Russia puts Germany’s new foreign policy to the test


Vladimir Putin’s move on Crimea has proven to be a moment of truth for German foreign policy. Only weeks after German President Joachim Gauck’s well-received speech on a new German role in international affairs, delivered at the 50th Munich Security Conference, Berlin finds itself caught in a dilemma. It has to choose between new-found ambitions and traditional orientations, between upholding Western principles on statehood and legal norms and the return of power politics in its relations with Russia. In normative terms, the decision to stand behind the West’s rejection of Russia’s grip on Ukraine was clear;. At the same time, Berlin’s foreign policy actors were keen to maintain at least some room for dialogue with Russia, following German foreign policy’s decades-old rationale in seeking to moderate and influence Russian decisions through continued exchange. Many politicians and pundits have confused this approach with Willy Brandt’s Ostpolitik, which aimed at defusing the Cold War and easing the division of Germany through a gradual process of approximation. Indeed, the policy of seeking dialogue goes back to the first West German Chancellor, Konrad Adenauer, who at the height of the Cold War sought to put Germany on speaking terms with Moscow.

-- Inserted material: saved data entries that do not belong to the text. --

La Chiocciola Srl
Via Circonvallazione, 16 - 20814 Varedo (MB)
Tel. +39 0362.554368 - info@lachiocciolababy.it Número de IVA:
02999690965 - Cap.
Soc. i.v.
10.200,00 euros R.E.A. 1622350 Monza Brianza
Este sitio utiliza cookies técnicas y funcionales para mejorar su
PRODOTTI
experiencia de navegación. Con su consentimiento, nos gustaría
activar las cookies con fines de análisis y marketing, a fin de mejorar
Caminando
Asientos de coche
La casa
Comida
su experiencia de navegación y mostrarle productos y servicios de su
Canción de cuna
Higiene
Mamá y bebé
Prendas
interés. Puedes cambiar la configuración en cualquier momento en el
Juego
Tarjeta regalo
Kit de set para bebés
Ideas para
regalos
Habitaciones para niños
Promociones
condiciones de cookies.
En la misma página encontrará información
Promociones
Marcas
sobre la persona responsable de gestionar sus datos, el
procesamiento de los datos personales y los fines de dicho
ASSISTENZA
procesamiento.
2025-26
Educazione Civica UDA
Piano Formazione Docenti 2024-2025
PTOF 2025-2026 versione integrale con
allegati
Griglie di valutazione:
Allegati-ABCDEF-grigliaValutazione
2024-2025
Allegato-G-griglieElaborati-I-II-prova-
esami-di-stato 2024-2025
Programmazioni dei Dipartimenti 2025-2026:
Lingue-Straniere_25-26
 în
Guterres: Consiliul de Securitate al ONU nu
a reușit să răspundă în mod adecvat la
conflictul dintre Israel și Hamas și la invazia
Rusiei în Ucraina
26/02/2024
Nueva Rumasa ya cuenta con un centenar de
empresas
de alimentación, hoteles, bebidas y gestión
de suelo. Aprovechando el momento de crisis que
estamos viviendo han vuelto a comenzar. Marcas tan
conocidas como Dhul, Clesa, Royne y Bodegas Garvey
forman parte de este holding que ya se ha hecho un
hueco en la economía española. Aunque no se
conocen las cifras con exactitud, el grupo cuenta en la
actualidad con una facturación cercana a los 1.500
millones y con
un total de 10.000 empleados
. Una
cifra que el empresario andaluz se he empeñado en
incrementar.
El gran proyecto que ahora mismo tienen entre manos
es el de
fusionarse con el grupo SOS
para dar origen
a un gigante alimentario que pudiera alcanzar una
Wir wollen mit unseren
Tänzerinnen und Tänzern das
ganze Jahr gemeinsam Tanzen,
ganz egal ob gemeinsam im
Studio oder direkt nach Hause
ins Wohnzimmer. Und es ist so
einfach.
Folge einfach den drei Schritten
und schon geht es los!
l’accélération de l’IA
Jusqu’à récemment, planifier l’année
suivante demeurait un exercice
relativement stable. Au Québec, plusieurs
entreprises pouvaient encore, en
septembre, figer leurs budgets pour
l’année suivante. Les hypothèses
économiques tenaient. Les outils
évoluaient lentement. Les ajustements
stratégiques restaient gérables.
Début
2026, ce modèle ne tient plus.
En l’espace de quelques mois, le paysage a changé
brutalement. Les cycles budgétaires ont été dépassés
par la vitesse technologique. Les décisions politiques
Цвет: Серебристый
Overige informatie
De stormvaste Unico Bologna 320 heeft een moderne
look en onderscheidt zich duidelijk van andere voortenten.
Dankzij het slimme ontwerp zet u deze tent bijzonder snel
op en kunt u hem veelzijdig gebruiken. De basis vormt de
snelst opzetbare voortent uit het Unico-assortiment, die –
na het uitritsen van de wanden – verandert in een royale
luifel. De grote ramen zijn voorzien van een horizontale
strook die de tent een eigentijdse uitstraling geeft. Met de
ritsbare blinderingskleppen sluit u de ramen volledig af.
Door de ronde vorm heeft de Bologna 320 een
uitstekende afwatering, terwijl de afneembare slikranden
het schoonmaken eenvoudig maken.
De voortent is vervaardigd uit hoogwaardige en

The current dilemma, however, goes further than this. Ever since the collapse of the Soviet Union, German foreign policy makers have maintained a consistent approach to Russia as a political partner. This approach has centred around the offer of enhanced economic partnership and the pretence that Russia would eventually follow the transformation process of East Central Europe, even if it would require more time and take several detours on the way.

It appears that this approach no longer has any basis in the reality of Russian politics. In light of this fact, it would follow that German foreign policy would still seek to engage with Russia, but on the basis of non-convergence and of power politics. Berlin’s aim would be to prevent deeper hostility and confrontation. For this reason, the German government has lobbied for the “contact group” approach on Ukraine as a means to allow Russia some say on internal Ukrainian affairs as part of an “internationalisation” of the power struggle in Kiev. And Berlin has worked for a phased approach to sanctions, trying to keep open the option of talks with Moscow.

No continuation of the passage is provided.